He’s let me down too many times. He’s let me down on my birthday. He pushes me to the point where I want to die. The things I like about him, and there are a lot, could be enough to get us through, except for one thing: he doesn’t want to be in a relationship with me. He wants the easy parts of a relationship: the sex, the fun hang outs, the intimacy, the closeness. But when it really matters he can’t come through. He can’t cope with being needed by someone. He can’t cope with putting another person’s needs before his own selfish desires on occasion. Today meant so much to me. To be there for my birthday dinner. But, he’s too drunk to make it. Even after multiple assurances that he would be here.
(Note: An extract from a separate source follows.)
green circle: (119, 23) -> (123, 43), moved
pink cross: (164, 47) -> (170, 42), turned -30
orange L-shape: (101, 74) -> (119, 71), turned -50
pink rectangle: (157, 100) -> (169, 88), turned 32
This morning we decided that we were going to continue our relationship as friends, but there is no trust left. There is no point.This is his first act as my friend.
I wish this wasn’t happening today. I find my birthday and all of December distressing enough, and just wanted to have a fun, stress free day. But his disregard for my feelings has spoiled this. His broken promises have made me feel worthless and inconsequential. Just so he can get drunk with his friends.
I know I deserve better. And I hoped he would be capable of that. He’d indicated in the past that pleasing someone and living up to their expectations was a new thing for him, and he enjoyed it. But that’s out the window now I guess.
He’s the first man who has been able to take my anxiety and panic attacks in his stride, to calm me down, to discuss our problems together. I didn’t want to let that go. But when he’s triggering so much of that panic and anxiety, I suppose I really need to ask, is it worth it?
My “condition” has fucked up yet another relationship that meant a lot to me. I can’t help but be angry at myself too.